Google Maps API; Standard Plan Updates (2016-06-22) - danso
https://developers.google.com/maps/pricing-and-plans/standard-plan-2016-update
======
danso
Here's the archived pricing page:

[https://web.archive.org/web/20160413223832/https://developer...](https://web.archive.org/web/20160413223832/https://developers.google.com/maps/pricing-
and-plans/)

The main change is that you can no longer make keyless requests to: Google
Maps Geocoding API, Directions API, Distance Matrix API, Elevation API, and
Time Zone API (at least if you try it from a new domain that hasn't previously
made calls before June 22)

The quota changes as far as I can tell:

\- If you hit up the APIs for, say, Static Maps, for more than 25,000 hits for
_90 consecutive days_ , you would have to start paying. Now (after October 16,
2016), if you exceed 25,000 hits in a day, you will get throttled.
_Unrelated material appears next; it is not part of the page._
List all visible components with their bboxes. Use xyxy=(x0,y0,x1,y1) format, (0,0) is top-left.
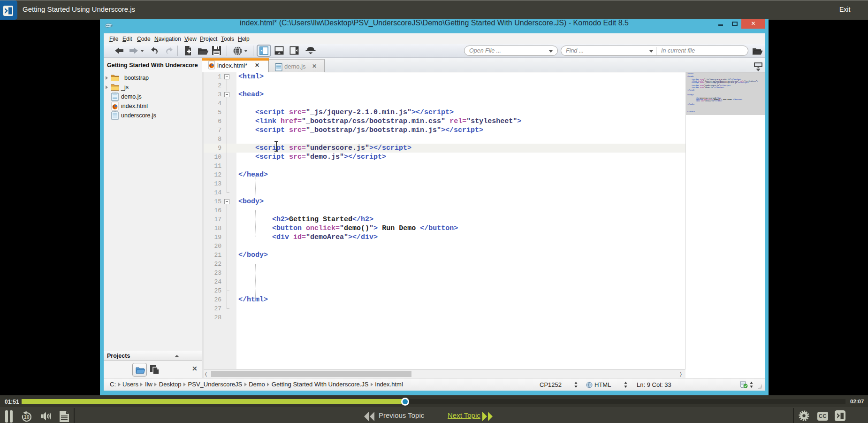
svg-text:10: 10 xyxy=(24,414,30,420)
\- Client-side Maps JavaScript API calls and server-side Web services calls,
for services such as geocoding, directions, etc, are now summed together when
considering the 2,500 requests per day quota. Previously, the server-side
requests were counted on their own toward's that 2,500/day limit.

(that's my best reading of the current pricing page...it's always been a bit
confusing differentiating between client calls to do map loads versus client
calls to do geocoding versus server-side calls to do geocoding,etc)
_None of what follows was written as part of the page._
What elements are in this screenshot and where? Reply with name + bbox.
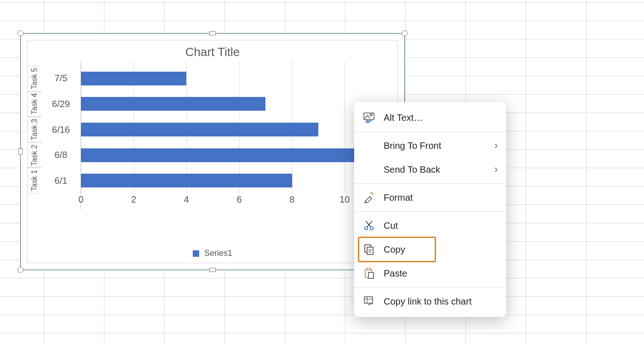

edit: I'm not sure how keyless access is grandfathered in exactly. Here's the
text from the announcement:

> _Active domains created before June 22, 2016, continue to be able to access
> the Google Maps JavaScript API, Static Maps API, and Street View Image API
> without an API key. They are not affected by keyless access being
> unavailable for new domains._

I guess if you were to make a brand new domain and make a keyless call to the
geocoding API, it wouldn't work?

[https://maps.googleapis.com/maps/api/geocode/json?address=16...](https://maps.googleapis.com/maps/api/geocode/json?address=1600+Amphitheatre+Parkway,+Mountain+View,+CA&key=)

This will probably, eventually, affect all of the geocoding libraries (e.g.
R's ggmap) that don't require a key by default.